> **YOUR INSTRUCTIONS**
Take every record and write it out again exactly, with no images included.

> **SUPPLIED MATERIAL**
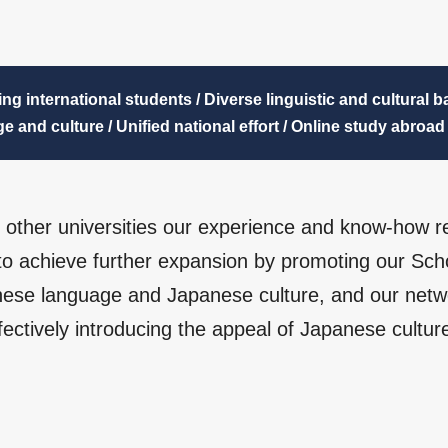
ing international students / Diverse linguistic and cultural 
e and culture / Unified national effort / Online study abroad
th other universities our experience and know-how r
 to achieve further expansion by promoting our Sch
ese language and Japanese culture, and our netwo
fectively introducing the appeal of Japanese culture 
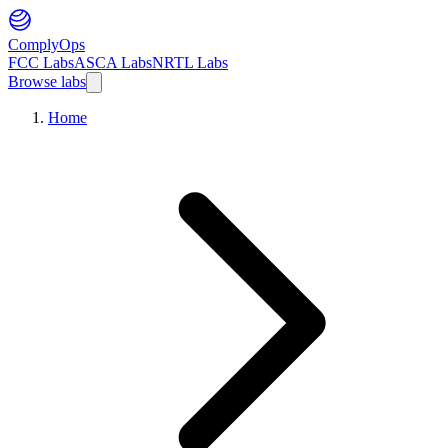
ComplyOps
FCC Labs
ASCA Labs
NRTL Labs
Browse labs
Home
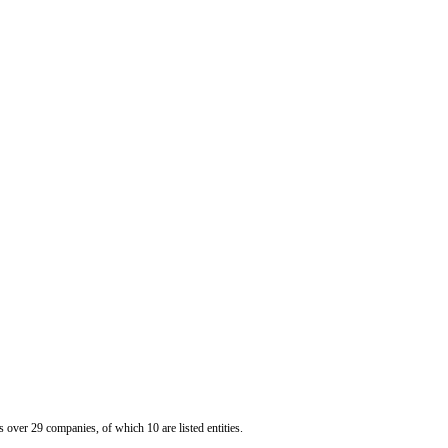
er 29 companies, of which 10 are listed entities.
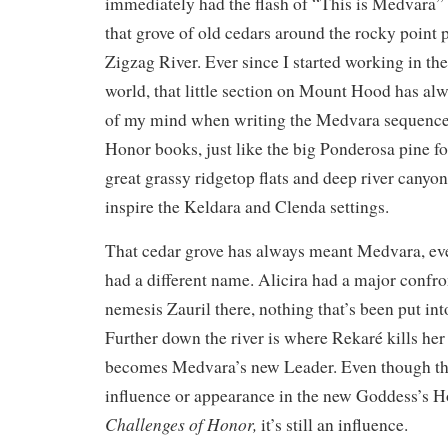
immediately had the flash of “This is Medvara”
that grove of old cedars around the rocky point 
Zigzag River. Ever since I started working in t
world, that little section on Mount Hood has al
of my mind when writing the Medvara sequence
Honor books, just like the big Ponderosa pine fo
great grassy ridgetop flats and deep river cany
inspire the Keldara and Clenda settings.
That cedar grove has always meant Medvara, ev
had a different name. Alicira had a major confro
nemesis Zauril there, nothing that’s been put int
Further down the river is where Rekaré kills her
becomes Medvara’s new Leader. Even though th
influence or appearance in the new Goddess’s 
Challenges of Honor,
it’s still an influence.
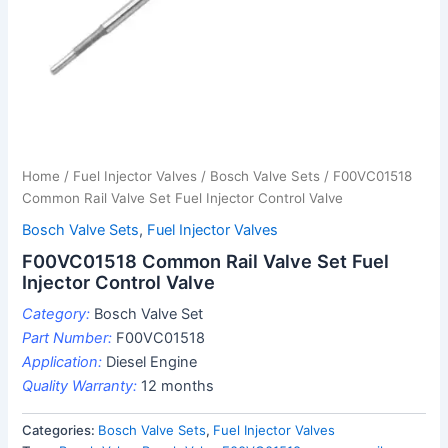
Home
/
Fuel Injector Valves
/
Bosch Valve Sets
/ F00VC01518
Common Rail Valve Set Fuel Injector Control Valve
Bosch Valve Sets
,
Fuel Injector Valves
F00VC01518 Common Rail Valve Set Fuel
Injector Control Valve
Category:
Bosch Valve Set
Part Number:
F00VC01518
Application:
Diesel Engine
Quality Warranty:
12 months
Categories:
Bosch Valve Sets
,
Fuel Injector Valves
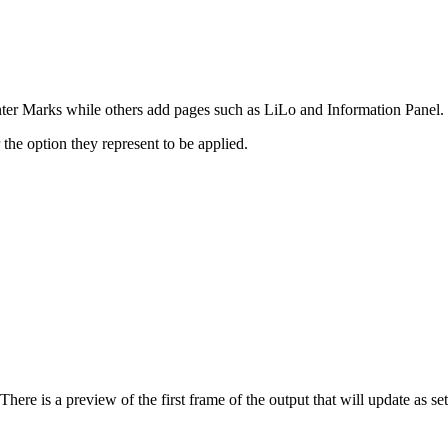
inter Marks while others add pages such as LiLo and Information Panel.
the option they represent to be applied.
here is a preview of the first frame of the output that will update as se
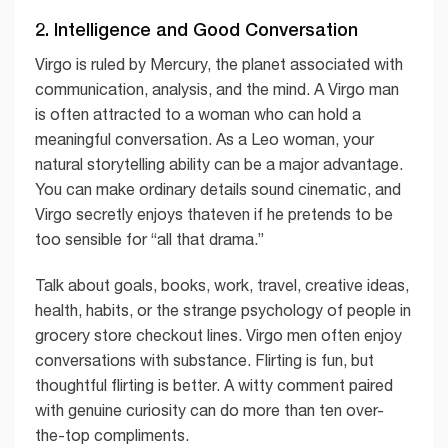
2. Intelligence and Good Conversation
Virgo is ruled by Mercury, the planet associated with
communication, analysis, and the mind. A Virgo man
is often attracted to a woman who can hold a
meaningful conversation. As a Leo woman, your
natural storytelling ability can be a major advantage.
You can make ordinary details sound cinematic, and
Virgo secretly enjoys thateven if he pretends to be
too sensible for “all that drama.”
Talk about goals, books, work, travel, creative ideas,
health, habits, or the strange psychology of people in
grocery store checkout lines. Virgo men often enjoy
conversations with substance. Flirting is fun, but
thoughtful flirting is better. A witty comment paired
with genuine curiosity can do more than ten over-
the-top compliments.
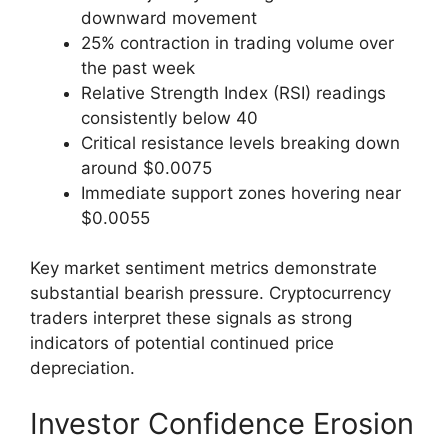
downward movement
25% contraction in trading volume over
the past week
Relative Strength Index (RSI) readings
consistently below 40
Critical resistance levels breaking down
around $0.0075
Immediate support zones hovering near
$0.0055
Key market sentiment metrics demonstrate
substantial bearish pressure. Cryptocurrency
traders interpret these signals as strong
indicators of potential continued price
depreciation.
Investor Confidence Erosion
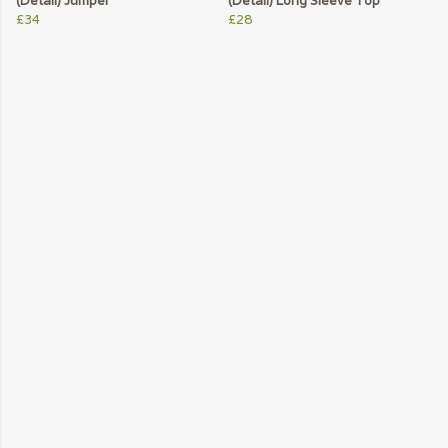
(Detail) Jumper
(Detail) Long Sleeve Top
£34
£28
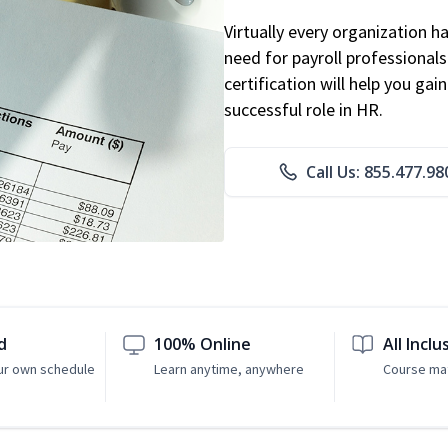
Virtually every organization 
need for payroll professional
certification will help you ga
successful role in HR.
Call Us: 855.477.98
d
100% Online
All Inclu
ur own schedule
Learn anytime, anywhere
Course mat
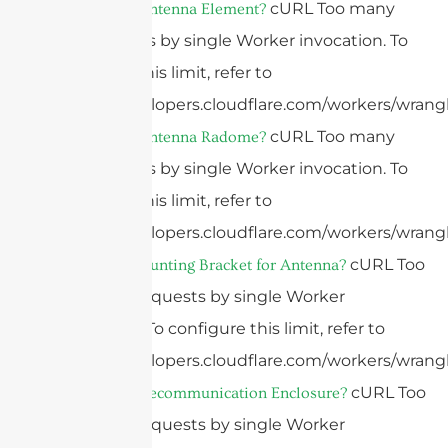
cURL Too many
What Is An Antenna Element?
subrequests by single Worker invocation. To
configure this limit, refer to
https://developers.cloudflare.com/workers/wrangl
cURL Too many
What Is An Antenna Radome?
subrequests by single Worker invocation. To
configure this limit, refer to
https://developers.cloudflare.com/workers/wrangl
cURL Too
What Is a Mounting Bracket for Antenna?
many subrequests by single Worker
invocation. To configure this limit, refer to
https://developers.cloudflare.com/workers/wrangl
cURL Too
What is a Telecommunication Enclosure?
many subrequests by single Worker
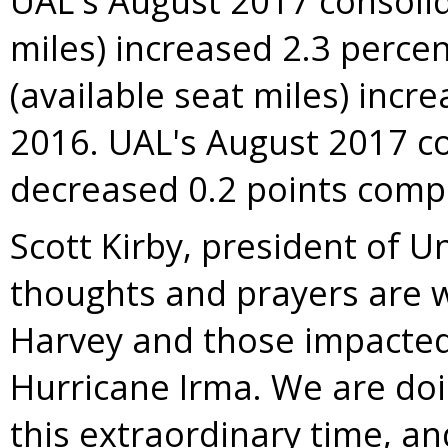
UAL's
August 2017
consolid
miles) increased 2.3 perce
(available seat miles) incr
2016
. UAL's
August 2017
co
decreased 0.2 points com
Scott Kirby
, president of Un
thoughts and prayers are wi
Harvey
and those impacted 
Hurricane Irma. We are doin
this extraordinary time, an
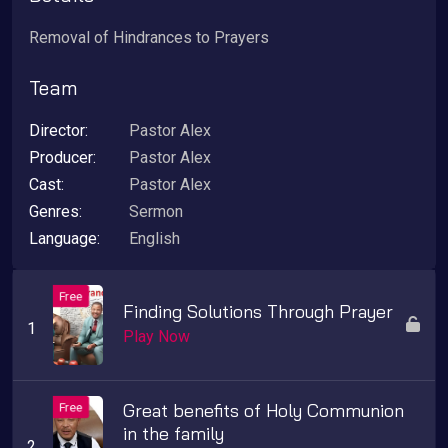
Removal of Hindrances to Prayers
Team
Director:
Pastor Alex
Producer:
Pastor Alex
Cast:
Pastor Alex
Genres:
Sermon
Language:
English
Finding Solutions Through Prayer
Play Now
Great benefits of Holy Communion
in the family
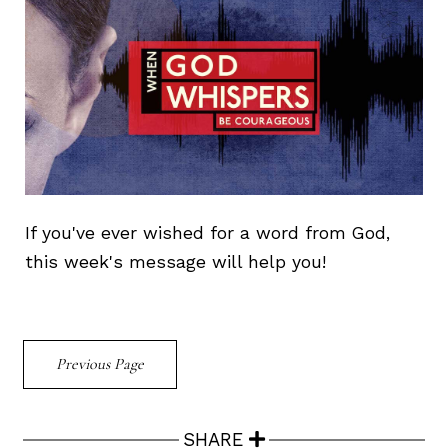
If you've ever wished for a word from God,
this week's message will help you!
Previous Page
SHARE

> **SOLUTION TO THIS PROBLEM**
ing international students / Diverse linguistic and cultural 
e and culture / Unified national effort / Online study abroad
th other universities our experience and know-how r
 to achieve further expansion by promoting our Sch
ese language and Japanese culture, and our netwo
fectively introducing the appeal of Japanese culture 
ComplyOps
FCC Labs
ASCA Labs
NRTL Labs
Browse labs
Home
er 29 companies, of which 10 are listed entities.
immediately had the flash of “This is Medvara”
that grove of old cedars around the rocky point 
Zigzag River. Ever since I started working in t
world, that little section on Mount Hood has al
of my mind when writing the Medvara sequence
Honor books, just like the big Ponderosa pine fo
great grassy ridgetop flats and deep river cany
inspire the Keldara and Clenda settings.
That cedar grove has always meant Medvara, ev
had a different name. Alicira had a major confro
nemesis Zauril there, nothing that’s been put int
Further down the river is where Rekaré kills her
becomes Medvara’s new Leader. Even though th
influence or appearance in the new Goddess’s 
Challenges of Honor,
it’s still an influence.
Home
/
Fuel Injector Valves
/
Bosch Valve Sets
/ F00VC01518
Common Rail Valve Set Fuel Injector Control Valve
Bosch Valve Sets
,
Fuel Injector Valves
F00VC01518 Common Rail Valve Set Fuel
Injector Control Valve
Category:
Bosch Valve Set
Part Number:
F00VC01518
Application:
Diesel Engine
Quality Warranty:
12 months
Categories:
Bosch Valve Sets
,
Fuel Injector Valves
inter Marks while others add pages such as LiLo and Information Panel.
the option they represent to be applied.
here is a preview of the first frame of the output that will update as se
2. Intelligence and Good Conversation
Virgo is ruled by Mercury, the planet associated with
communication, analysis, and the mind. A Virgo man
is often attracted to a woman who can hold a
meaningful conversation. As a Leo woman, your
natural storytelling ability can be a major advantage.
You can make ordinary details sound cinematic, and
Virgo secretly enjoys thateven if he pretends to be
too sensible for “all that drama.”
Talk about goals, books, work, travel, creative ideas,
health, habits, or the strange psychology of people in
grocery store checkout lines. Virgo men often enjoy
conversations with substance. Flirting is fun, but
thoughtful flirting is better. A witty comment paired
with genuine curiosity can do more than ten over-
the-top compliments.
downward movement
25% contraction in trading volume over
the past week
Relative Strength Index (RSI) readings
consistently below 40
Critical resistance levels breaking down
around $0.0075
Immediate support zones hovering near
$0.0055
Key market sentiment metrics demonstrate
substantial bearish pressure. Cryptocurrency
traders interpret these signals as strong
indicators of potential continued price
depreciation.
Investor Confidence Erosion
(Detail) Jumper
(Detail) Long Sleeve Top
£34
£28
Virtually every organization 
need for payroll professional
certification will help you ga
successful role in HR.
Call Us: 855.477.98
d
100% Online
All Inclu
ur own schedule
Learn anytime, anywhere
Course mat
cURL Too many
What Is An Antenna Element?
subrequests by single Worker invocation. To
configure this limit, refer to
https://developers.cloudflare.com/workers/wrangl
cURL Too many
What Is An Antenna Radome?
subrequests by single Worker invocation. To
configure this limit, refer to
https://developers.cloudflare.com/workers/wrangl
cURL Too
What Is a Mounting Bracket for Antenna?
many subrequests by single Worker
invocation. To configure this limit, refer to
https://developers.cloudflare.com/workers/wrangl
cURL Too
What is a Telecommunication Enclosure?
many subrequests by single Worker
UAL's
August 2017
consolid
miles) increased 2.3 perce
(available seat miles) incr
2016
. UAL's
August 2017
co
decreased 0.2 points com
Scott Kirby
, president of Un
thoughts and prayers are wi
Harvey
and those impacted 
Hurricane Irma. We are doin
this extraordinary time, an
Removal of Hindrances to Prayers
Team
Director:
Pastor Alex
Producer:
Pastor Alex
Cast:
Pastor Alex
Genres:
Sermon
Language:
English
Finding Solutions Through Prayer
Play Now
Great benefits of Holy Communion
in the family
If you've ever wished for a word from God,
this week's message will help you!
Previous Page
SHARE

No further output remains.